The story of your ancestors’ land ownership might not be as romantic or inspiring as Gone With the Wind. But odds are good your kin owned land at some point. In fact, you may find some of your forebears bought and sold land more frequently than they bathed. And those sales generated paperwork: deeds, patents and other documents that, on the surface, might not exactly look as glamorous as Scarlett’s hoop skirts. But if you dig deeper, you’ll discover land records hold much more than unfamiliar legal jargon and dry land descriptions. You don’t need a law degree to figure’ them out, either. Our primer will cover all the genealogical real estate.
From headrights to homesteads
How do you begin researching your clan’s Tara? Depending on how and when the property was transferred, you’ll stake a claim to different types of documents. So let’s start by surveying the landscape of land distribution in the United States.
When the British crown laid claim to the New World, it granted land to the proprietors of Plymouth Colony and the Massachusetts Bay Colony, who in turn granted parcels to settlers. You can find many of those early grants published in David Pulsifer and Nathaniel B. Shurtleff’s 12-volume Records of the Colony of New Plymouth in New England — volume 12 contains deeds from 1621 to 1651 — and Shurtleff’s five-volume Records of the Governor and Company of the Massachusetts Bay in New England. Genealogical libraries, including the Church of Jesus Christ of Latter-day Saints’ Family History Library (FHL), will have copies.
Many Colonial immigrants had their passage paid in exchange for an indenture: a period of servitude averaging seven years. A sponsor who paid these newcomers’ fares could claim a “headright” — generally 50 acres of uncultivated land for every head he transported, including his own and his family’s. Virginia used the headright system from 1619 to 1705; Maryland and the Carolinas retained it slightly longer.

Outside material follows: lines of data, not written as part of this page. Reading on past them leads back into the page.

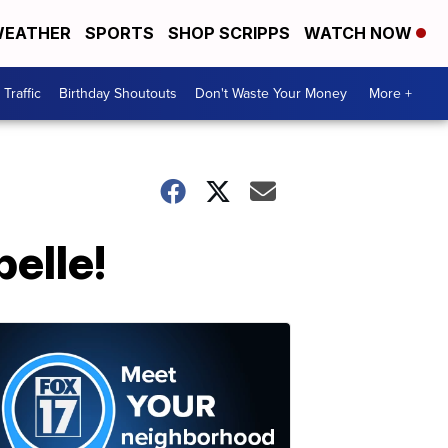
EATHER
SPORTS
SHOP SCRIPPS
WATCH NOW
Traffic
Birthday Shoutouts
Don't Waste Your Money
More +
elle!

Headrights typically list the names of the claimants and the people they transported, as well as the acreage, county and land description. For example, this abstracted headright claim appears in the first volume of Nell Marion Nugent’s Cavaliers and Pioneers: Abstracts of Virginia Land Patents and Grants (Library of Virginia):
Christopher Robinson & John Sturdevant, 600 acs. Henrico Co., 23 Feby. 1652, p. 172. Upon the heads of the Eastern run of Swift Cr. Known by the name of Mr. Hatchers run &c., towards the Ashen Swamp, etc. Trans. of 12 pers: Wm. Hayward, Elianor his wife, John Kendall, James Hewes, James Sturdey, Robt. Kinge, Edward Bayle, Tho. Edwards, Hester Paulwin. 2 rights by assignmt. From Mihill Masters.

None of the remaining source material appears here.